Haber kanallarındaki görüntüleri izlerken toplum olarak utandık, sıkıldık, öfkelendik bu kadar alçaklık olmaz dedik.
Hastasını kurtarmak için canla başla mücadele eden sağlıkçıların kendi canlarını kurtarmak için barikat kurma görüntüleri toplum olarak hepimizi yaraladı.
Geçmiş yıllarda hekimlere ve sağlık çalışanlarına karşı görmediğimiz şiddet olaylarının alınan tedbirlere rağmen son yıllarda artması ve devam etmesi kabul edilebilir bir durum değildir.
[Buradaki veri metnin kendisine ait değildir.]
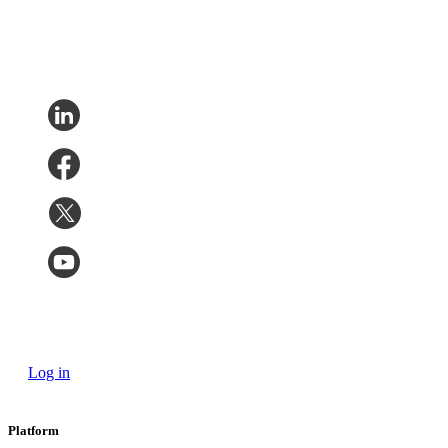
Log in
Platform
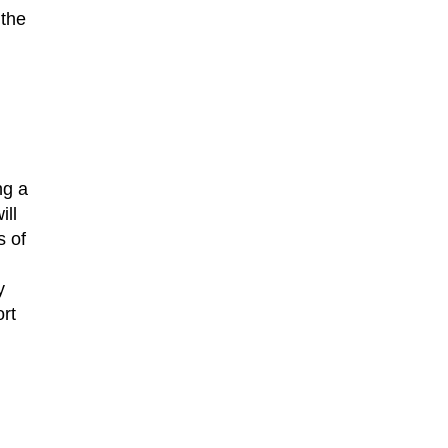
 the
ng a
ill
s of
y
rt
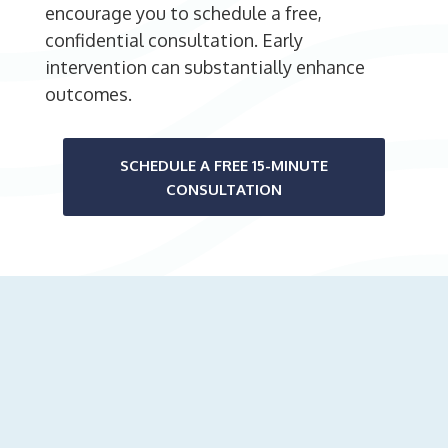
encourage you to schedule a free,
confidential consultation. Early
intervention can substantially enhance
outcomes.
SCHEDULE A FREE 15-MINUTE
CONSULTATION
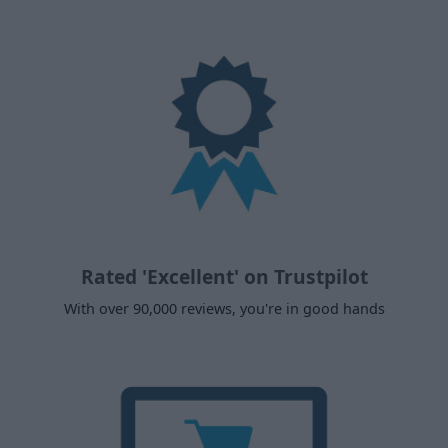
Rated 'Excellent' on Trustpilot
With over 90,000 reviews, you're in good hands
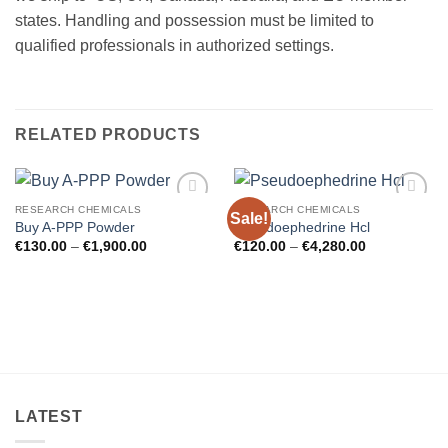
states. Handling and possession must be limited to
qualified professionals in authorized settings.
RELATED PRODUCTS
RESEARCH CHEMICALS
RESEARCH CHEMICALS
Sale!
Add to
Add to
Buy A-PPP Powder
Pseudoephedrine Hcl
wishlist
wishlist
Price
Price
€
130.00
–
€
1,900.00
€
120.00
–
€
4,280.00
range:
range:
€130.00
€120.00
through
through
€1,900.00
€4,280.00
LATEST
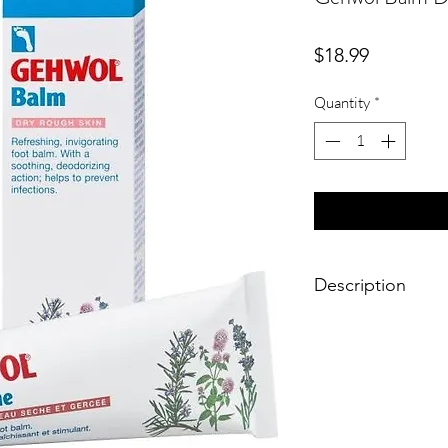
Price
$18.99
Quantity
*
Description
Cooling menthol and n
rosemaryand lavender
effect. Sore feet and
immediately. Revives 
antimicrobial substan
protection against fo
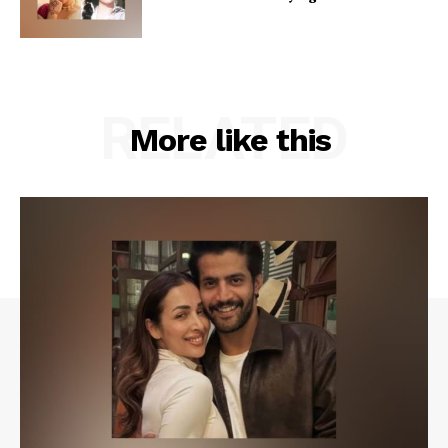
RELATED
More like this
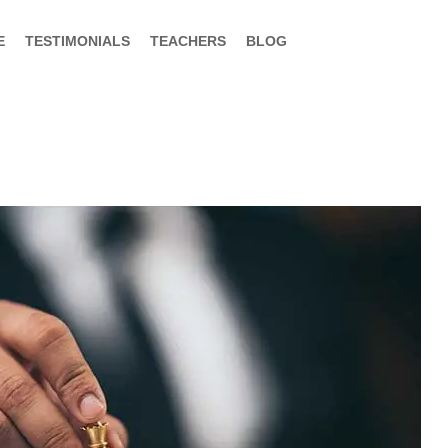
E
TESTIMONIALS
TEACHERS
BLOG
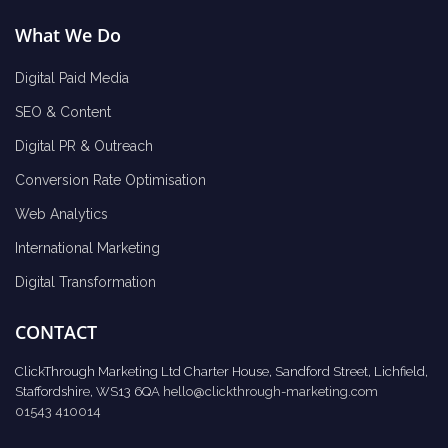
What We Do
Digital Paid Media
SEO & Content
Digital PR & Outreach
Conversion Rate Optimisation
Web Analytics
International Marketing
Digital Transformation
CONTACT
ClickThrough Marketing Ltd Charter House, Sandford Street, Lichfield,
Staffordshire, WS13 6QA
hello@clickthrough-marketing.com
01543 410014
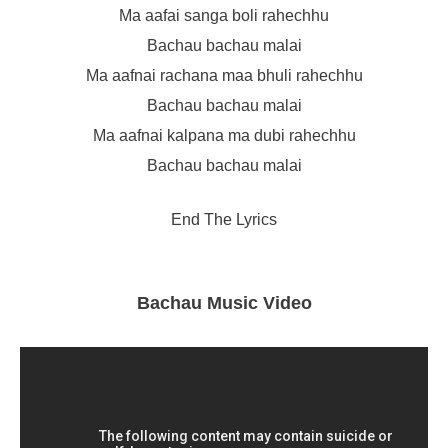
Ma aafai sanga boli rahechhu
Bachau bachau malai
Ma aafnai rachana maa bhuli rahechhu
Bachau bachau malai
Ma aafnai kalpana ma dubi rahechhu
Bachau bachau malai
End The Lyrics
Bachau Music Video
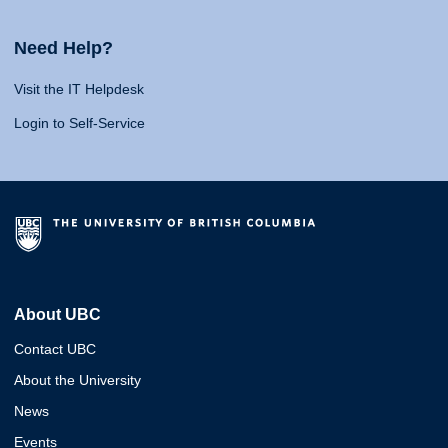
Need Help?
Visit the IT Helpdesk
Login to Self-Service
About UBC
Contact UBC
About the University
News
Events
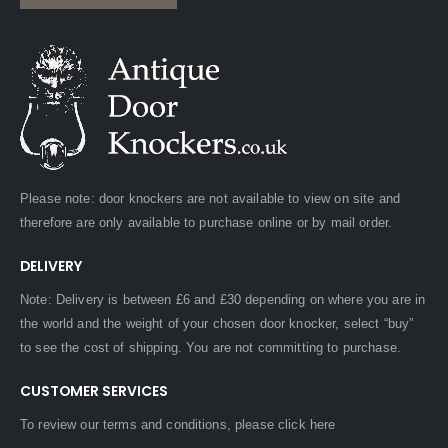
Please note: door knockers are not available to view on site and
therefore are only available to purchase online or by mail order.
DELIVERY
Note: Delivery is between £6 and £30 depending on where you are in
the world and the weight of your chosen door knocker, select “buy”
to see the cost of shipping. You are not committing to purchase.
CUSTOMER SERVICES
To review our terms and conditions, please
click here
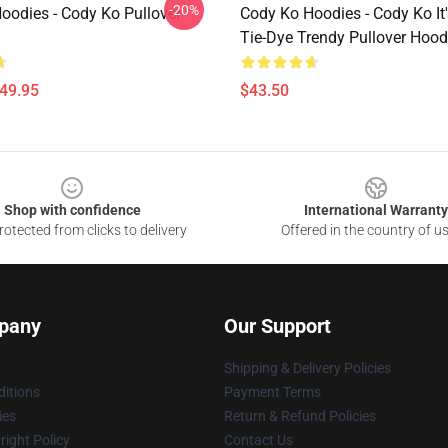
-20%
oodies - Cody Ko Pullover
Cody Ko Hoodies - Cody Ko It
Tie-Dye Trendy Pullover Hood
$49.95
$43.50
Shop with confidence
International Warranty
otected from clicks to delivery
Offered in the country of u
pany
Our Support
Shipping & Delivery Policies
itions
Payment Terms
ies
Return & Refund Policies
ight Policy
Contact Us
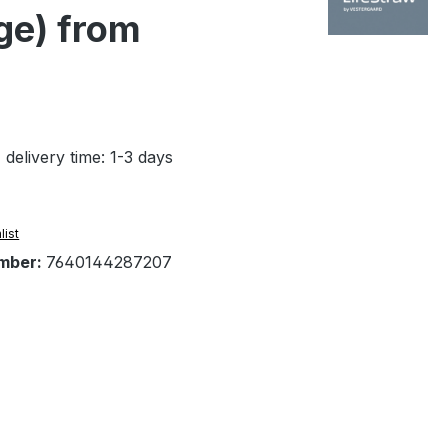
age) from
 delivery time: 1-3 days
list
mber:
7640144287207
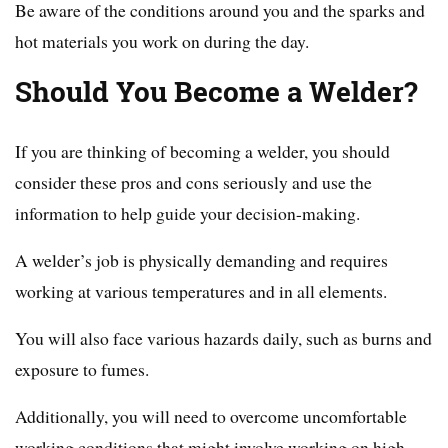
Be aware of the conditions around you and the sparks and
hot materials you work on during the day.
Should You Become a Welder?
If you are thinking of becoming a welder, you should
consider these pros and cons seriously and use the
information to help guide your decision-making.
A welder’s job is physically demanding and requires
working at various temperatures and in all elements.
You will also face various hazards daily, such as burns and
exposure to fumes.
Additionally, you will need to overcome uncomfortable
working conditions that might involve working on high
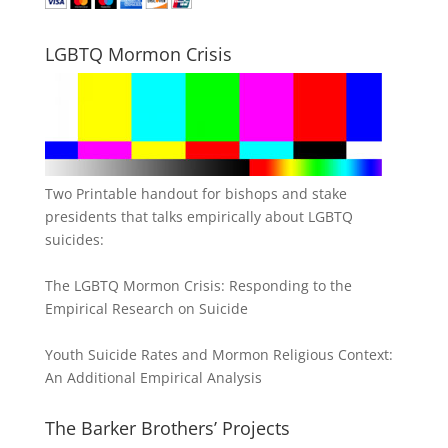
LGBTQ Mormon Crisis
Two Printable handout for bishops and stake
presidents that talks empirically about LGBTQ
suicides:
The LGBTQ Mormon Crisis: Responding to the
Empirical Research on Suicide
Youth Suicide Rates and Mormon Religious Context:
An Additional Empirical Analysis
The Barker Brothers’ Projects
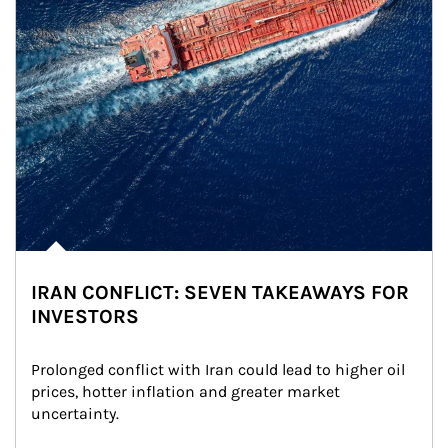
IRAN CONFLICT: SEVEN TAKEAWAYS FOR
INVESTORS
Prolonged conflict with Iran could lead to higher oil 
prices, hotter inflation and greater market 
uncertainty.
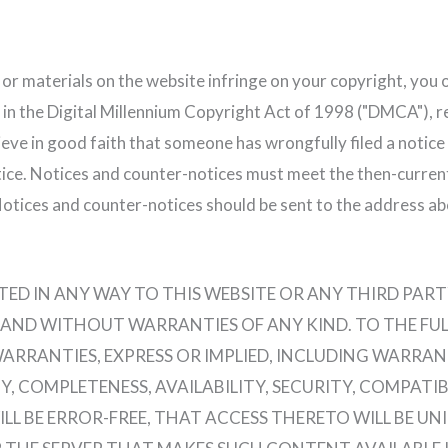
n or materials on the website infringe on your copyright, you 
 in the Digital Millennium Copyright Act of 1998 ("DMCA"), 
elieve in good faith that someone has wrongfully filed a notic
ice. Notices and counter-notices must meet the then-curren
Notices and counter-notices should be sent to the address ab
D IN ANY WAY TO THIS WEBSITE OR ANY THIRD PARTY 
IS" AND WITHOUT WARRANTIES OF ANY KIND. TO THE F
WARRANTIES, EXPRESS OR IMPLIED, INCLUDING WARRAN
, COMPLETENESS, AVAILABILITY, SECURITY, COMPATI
 BE ERROR-FREE, THAT ACCESS THERETO WILL BE UNI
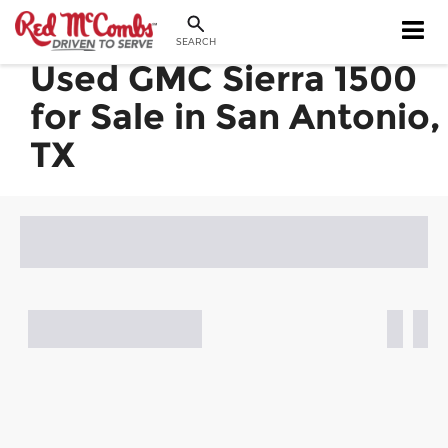
SEARCH
Used GMC Sierra 1500
for Sale in San Antonio,
TX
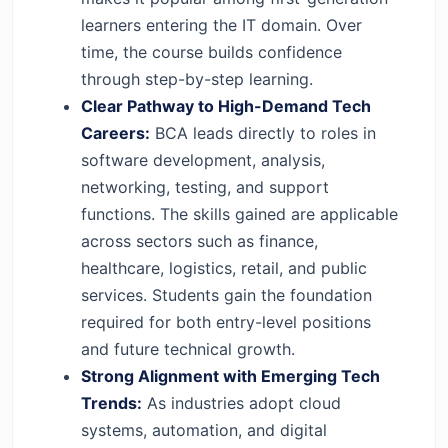
learners entering the IT domain. Over
time, the course builds confidence
through step-by-step learning.
Clear Pathway to High-Demand Tech
Careers:
BCA leads directly to roles in
software development, analysis,
networking, testing, and support
functions. The skills gained are applicable
across sectors such as finance,
healthcare, logistics, retail, and public
services. Students gain the foundation
required for both entry-level positions
and future technical growth.
Strong Alignment with Emerging Tech
Trends:
As industries adopt cloud
systems, automation, and digital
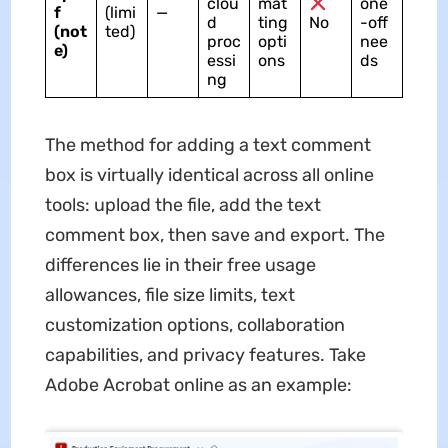
clou
mat
one
f
(limi
—
d
ting
No
-off
(not
ted)
proc
opti
nee
e)
essi
ons
ds
ng
The method for adding a text comment
box is virtually identical across all online
tools: upload the file, add the text
comment box, then save and export. The
differences lie in their free usage
allowances, file size limits, text
customization options, collaboration
capabilities, and privacy features. Take
Adobe Acrobat online as an example:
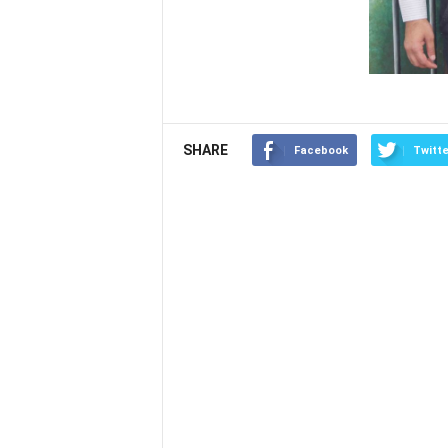
SHARE
Facebook
Twitte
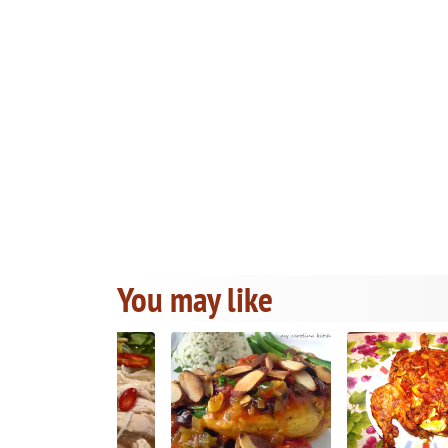
You may like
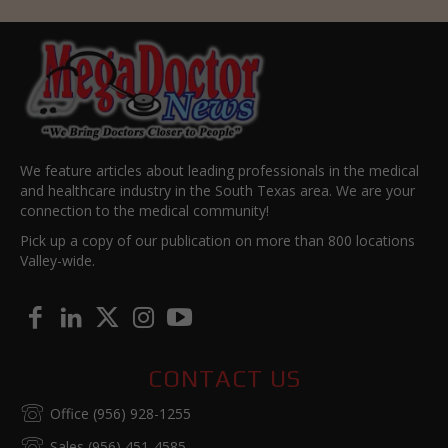
We feature articles about leading professionals in the medical
and healthcare industry in the South Texas area. We are your
connection to the medical community!
Pick up a copy of our publication on more than 800 locations
Valley-wide.
CONTACT US
Office (956) 928-1255
Sales (956) 451-4585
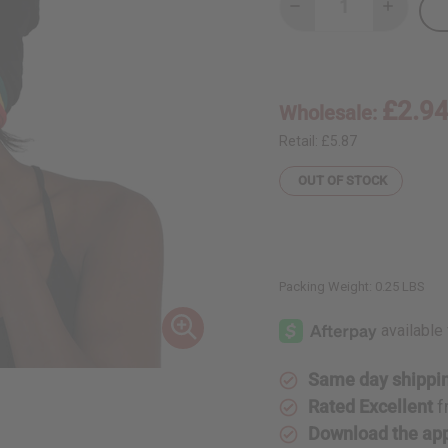
Decrease
Increase
Quantity
Quantity
of
of
Rasta
Rasta
Beanie
Beanie
£2.9
Wholesale:
Retail:
£5.87
OUT OF STOCK
Packing Weight:
0.25 LBS
Same day shippi
Rated Excellent
f
Download the ap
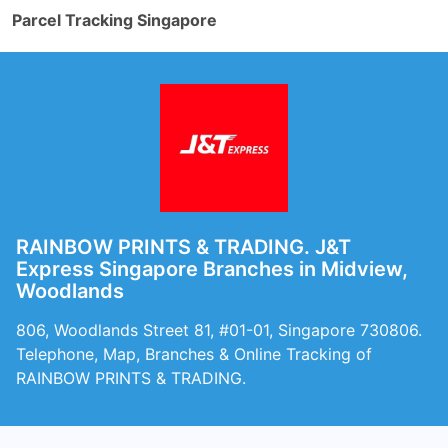
Parcel Tracking Singapore
RAINBOW PRINTS & TRADING. J&T
Express Singapore Branches in Midview,
Woodlands
806, Woodlands Street 81, #01-01, Singapore 730806.
Telephone, Map, Branches & Online Tracking of
RAINBOW PRINTS & TRADING.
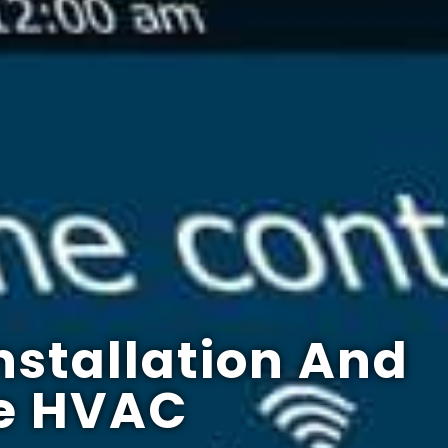
nstallation And
e HVAC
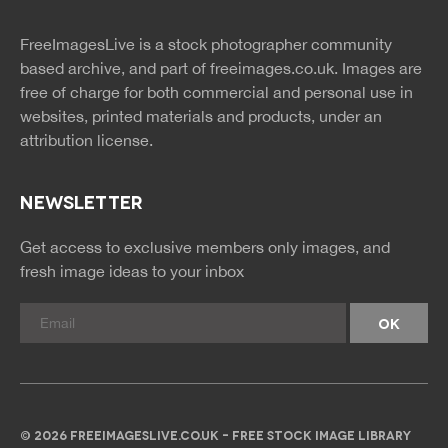
twitter
facebook
site
image
pinterest
news
feed
FreeImagesLive is a stock photographer community
rss
rss
based archive, and part of
freeimages.co.uk.
Images are
free of charge for both commercial and personal use in
websites, printed materials and products, under an
attribution license.
NEWSLETTER
Get access to exclusive members only images, and
fresh image ideas to your inbox
© 2026 FREEIMAGESLIVE.CO.UK - FREE STOCK IMAGE LIBRARY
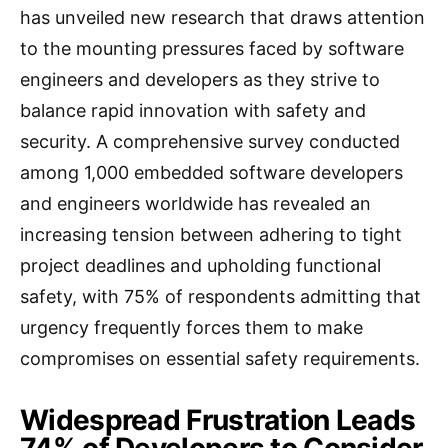
has unveiled new research that draws attention
to the mounting pressures faced by software
engineers and developers as they strive to
balance rapid innovation with safety and
security. A comprehensive survey conducted
among 1,000 embedded software developers
and engineers worldwide has revealed an
increasing tension between adhering to tight
project deadlines and upholding functional
safety, with 75% of respondents admitting that
urgency frequently forces them to make
compromises on essential safety requirements.
Widespread Frustration Leads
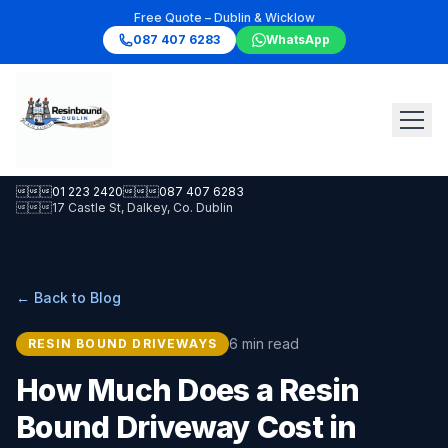
Free Quote – Dublin & Wicklow
087 407 6283
WhatsApp

01 223 2420

087 407 6283

17 Castle St, Dalkey, Co. Dublin
← Back to Blog
6 min read
RESIN BOUND DRIVEWAYS
How Much Does a Resin
Bound Driveway Cost in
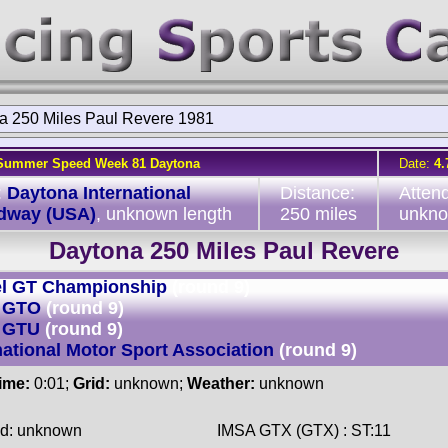
a 250 Miles Paul Revere 1981
Summer Speed Week 81 Daytona
Date:
4.
:
Daytona International
Distance:
Atten
dway (USA)
, unknown length
250 miles
unkn
Daytona 250 Miles Paul Revere
l GT Championship
(round 9)
 GTO
(round 9)
 GTU
(round 9)
national Motor Sport Association
(round 9)
time:
0:01;
Grid:
unknown;
Weather:
unknown
ed: unknown
IMSA GTX (GTX) : ST:11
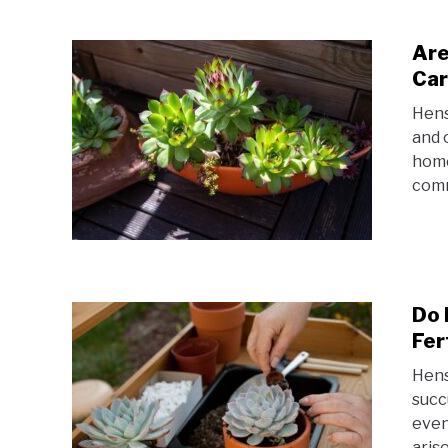
Are
Car
Hens
and 
home
comm
Do 
Fer
Hens
succ
even
aris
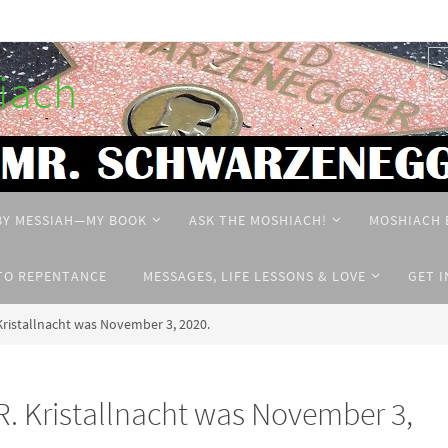
hiach
BY MESSIAH—MY BOOK
ASK THE MOSHIACH!
MOSHIACH 
TO REPENTANCE
MESSAGES, LIFE LESSONS & LOVE
GET 
istallnacht was November 3, 2020.
Kristallnacht was November 3,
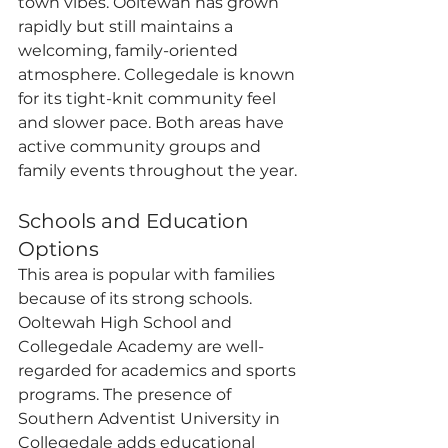
town vibes. Ooltewah has grown 
rapidly but still maintains a 
welcoming, family-oriented 
atmosphere. Collegedale is known 
for its tight-knit community feel 
and slower pace. Both areas have 
active community groups and 
family events throughout the year.
Schools and Education 
Options
This area is popular with families 
because of its strong schools. 
Ooltewah High School and 
Collegedale Academy are well-
regarded for academics and sports 
programs. The presence of 
Southern Adventist University in 
Collegedale adds educational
Zor bir süreçten geçiyoruz. Virüs düşmanı tüm gücüyle insanlara saldırırken bu tehlikenin önünde göğüslerini siper eden sağlıkçıların maddi ve manevi desteğe ihtiyaç duyduklarını biliyoruz.
Bu savaşın ortasında sağlıkçılara karşı her türlü şiddeti yapanlar düşman saflarında yer alan hainlerden farklı değillerdir.
Olağanüstü bir gayretle çalışan sağlık çalışanlarına yapılan her türlü şiddet ve hakaret kamu vicdanını yaralamaktadır.
Öfke patlamasının yaşandığı ülkemizde kadına şiddetin vakay-i adiyye haline gelmesi; yolda, sokakta, trafikte yaşanan şiddet olaylarının sağlık çalışanlarına yönelmesi, cezaların caydırıcı ve yetersiz olduğu tartışmasını gündeme taşımaktadır.
Bu edepsizlere hadlerini bildirmek şüphesiz hukuk devletinin belirleyeceği kurallar dahilinde olmalıdır. Toplum olarak “Yapanın yanına kar kalmadığı” bir sistemin beklentisi içerisinde olduğumuzu yetkililere duyurmak isteriz.
Bu münasebetle, yaşanan olaylardan dolayı sağlık çalışanlarına yapılan her türlü şiddeti lanetliyor ve bu şiddeti uygulayan magandaların cezalarını en ağır biçimde çekmelerini temenni ediyoruz. İçinde bulunduğumuz bu zorlu savaşta hayatlarını kaybeden sağlık çalışanlarına Allahtan rahmet ,cephede cansiperane görevlerini yapanlara sağlık ve esenlikler diliyoruz.